Busca no site da UFMG

Nº 1688 - Ano 36
29.3.2010

Na contramão da correria

Documentário sobre arte urbana lançado por professora da Belas-Artes reflete sobre a pressa e o consumismo

Itamar Rigueira Jr.

Duas mil filipetas coloridas com desenhos de pássaros flutuam sobre o cruzamento da Praça Sete, no centro de Belo Horizonte. Canteiros que dividem avenidas exibem flores de papel celofane. Muros de terrenos abandonados aparecem azulejados (os desenhos são impressos e colados à maneira dos cartazes de publicidade).

Quem faz essa e outras artes nas ruas da cidade é a dupla Poro, formada há sete anos pela professora de Desenho da Escola de Belas-Artes Brígida Campbell e seu ex-colega na graduação (na própria EBA) Marcelo Terça-Nada, hoje envolvido com artes visuais e mídias eletrônicas. E o trabalho deles acaba de ser transformado no documentário Poro – Intervenções urbanas e ações efêmeras, realizado em parceria com a Associação Imagem Comunitária.

No filme de 20 minutos, os artistas quase só aparecem falando em off – o foco está nas ações que buscam fazer um contraponto à cultura da correria e da publicidade espetacular que rege a vida nas grandes cidades. Brígida explica: “No meio da confusão de um mundo tão fragmentado, a arte aponta para um outro caminho, uma visualidade nova.”

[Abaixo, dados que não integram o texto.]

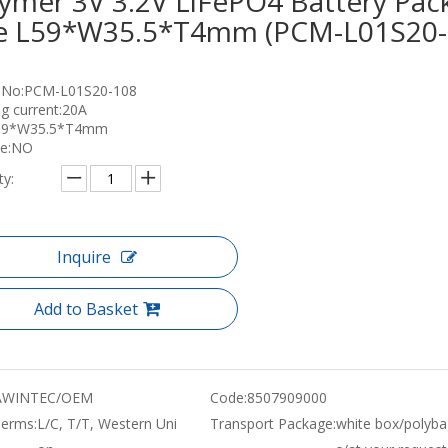
ymer 3V 3.2V LiFePO4 Battery Pac
ze L59*W35.5*T4mm (PCM-L01S20-
 No:PCM-L01S20-108
g current:20A
L59*W35.5*T4mm
ce:NO
ty:
Inquire
Add to Basket
WINTEC/OEM
Code:
8507909000
erms:
L/C, T/T, Western Uni
Transport Package:
white box/polyba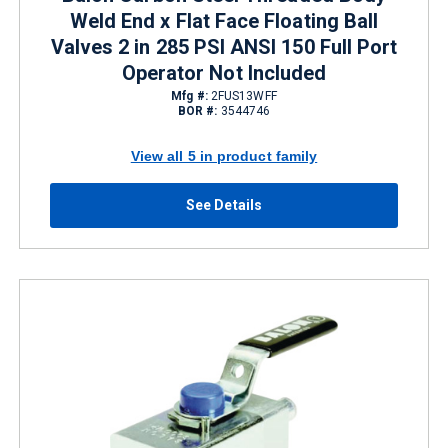
Weld End x Flat Face Floating Ball
Valves 2 in 285 PSI ANSI 150 Full Port
Operator Not Included
Mfg #:
2FUS13WFF
BOR #:
3544746
View all 5 in product family
See Details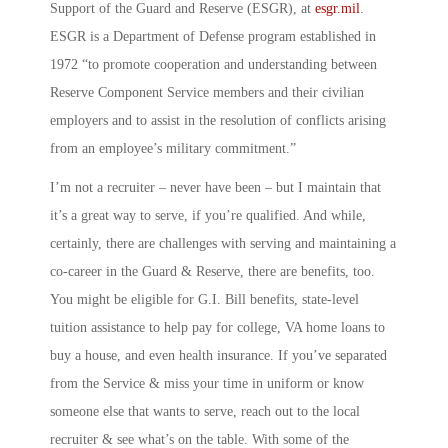
Support of the Guard and Reserve
(ESGR), at
esgr.mil
.
ESGR is a Department of Defense program established in
1972 “to promote cooperation and understanding between
Reserve Component Service members and their civilian
employers and to assist in the resolution of conflicts arising
from an employee’s military commitment.”
I’m not a recruiter – never have been – but I maintain that
it’s a great way to serve, if you’re qualified. And while,
certainly, there are challenges with serving and maintaining a
co-career in the Guard & Reserve, there are benefits, too.
You might be eligible for G.I. Bill benefits, state-level
tuition assistance to help pay for college, VA home loans to
buy a house, and even health insurance. If you’ve separated
from the Service & miss your time in uniform or know
someone else that wants to serve, reach out to the local
recruiter & see what’s on the table. With some of the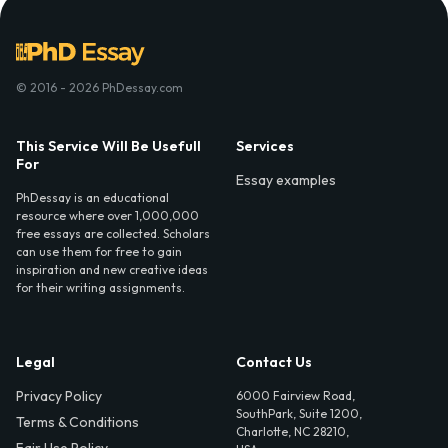
© 2016 - 2026 PhDessay.com
This Service Will Be Usefull
Services
For
Essay examples
PhDessay is an educational
resource where over 1,000,000
free essays are collected. Scholars
can use them for free to gain
inspiration and new creative ideas
for their writing assignments.
Legal
Contact Us
Privacy Policy
6000 Fairview Road,
SouthPark, Suite 1200,
Terms & Conditions
Charlotte, NC 28210,
Fair Use Policy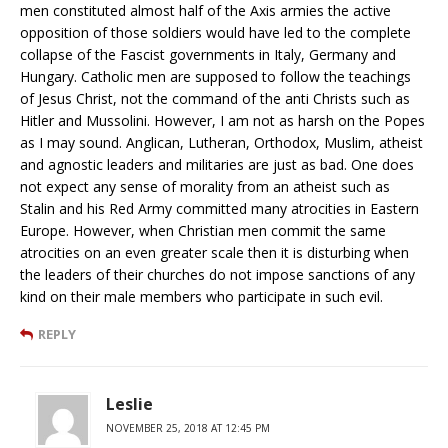
men constituted almost half of the Axis armies the active
opposition of those soldiers would have led to the complete
collapse of the Fascist governments in Italy, Germany and
Hungary. Catholic men are supposed to follow the teachings
of Jesus Christ, not the command of the anti Christs such as
Hitler and Mussolini. However, I am not as harsh on the Popes
as I may sound. Anglican, Lutheran, Orthodox, Muslim, atheist
and agnostic leaders and militaries are just as bad. One does
not expect any sense of morality from an atheist such as
Stalin and his Red Army committed many atrocities in Eastern
Europe. However, when Christian men commit the same
atrocities on an even greater scale then it is disturbing when
the leaders of their churches do not impose sanctions of any
kind on their male members who participate in such evil.
REPLY
Leslie
NOVEMBER 25, 2018 AT 12:45 PM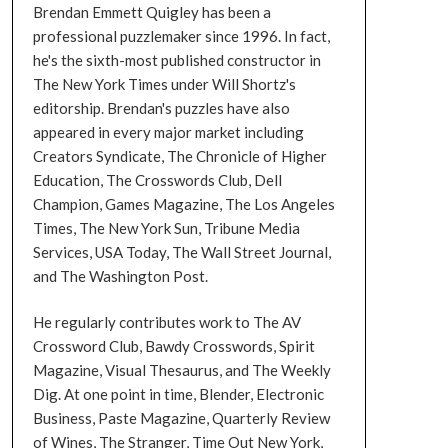
Brendan Emmett Quigley has been a
professional puzzlemaker since 1996. In fact,
he's the sixth-most published constructor in
The New York Times under Will Shortz's
editorship. Brendan's puzzles have also
appeared in every major market including
Creators Syndicate, The Chronicle of Higher
Education, The Crosswords Club, Dell
Champion, Games Magazine, The Los Angeles
Times, The New York Sun, Tribune Media
Services, USA Today, The Wall Street Journal,
and The Washington Post.
He regularly contributes work to The AV
Crossword Club, Bawdy Crosswords, Spirit
Magazine, Visual Thesaurus, and The Weekly
Dig. At one point in time, Blender, Electronic
Business, Paste Magazine, Quarterly Review
of Wines, The Stranger, Time Out New York,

Em ações como as dos pássaros e das flores, o trabalho da dupla tenta trazer à tona questões como o lugar da natureza no espaço urbano e a oposição entre naturalidade e artificialidade. Quando optam pela impressão de azulejos e outros desenhos em papel-jornal, Brígida e Marcelo evocam mídias tradicionais e populares, repetindo o suporte precário dos panfletos que, por exemplo, anunciam serviços de cartomantes e vendedores de ouro.

‘Nonsense’

Pontuado por canções contemporâneas escolhidas simplesmente por afinidade, Poro – Intervenções urbanas e ações efêmeras (http://poro.redezero.org/video/documentario) não segue ordem cronológica: prefere o ritmo ditado pelas conexões entre os trabalhos da dupla, que também tem planos de registrar sua trajetória em livro, com muitas imagens e textos críticos. O tema da arte urbana esteve, por sinal, e de outro modo, ligado à vida de Brígida durante a pesquisa de mestrado: ela defendeu em 2007 a dissertação “Canteiro de obras: deriva sobre uma cidade-pesquisa habitada por práticas artísticas no espaço público”.

O documentário mostra outra forma de apropriação pelos artistas da propaganda urbana. Faixas suspensas diante de carros parados nos sinais de trânsito levam frases meio nonsense, como “Veja através” e “Perca tempo” – o contrário do que prega o bombardeio de imagens e sons voltados para o consumo e o movimento veloz. “Com essas ações, queremos promover uma interrupção do cotidiano”, diz Brígida Campbell, acrescentando que as frases são feitas para pensar, e para que cada um entenda do seu jeito. “Não vamos facilitar, que é o que em geral faz a publicidade.”

Um dos slogans exibidos pela dupla diz: “Superfície da cidade – tudo é propaganda na linha dos meus olhos”. A artista lembra que as pessoas olham para cima quando caminham pelas ruas, e que o Poro quer fazer que elas baixem o olhar, numa postura mais introspectiva. “A gente vê o uso privado do espaço público, o imaginário da cidade está cooptado pelo mercado”, denuncia Brígida. “A arte ínfima quer descobrir frestas nessa lógica e atuar como micropolítica de subversão.”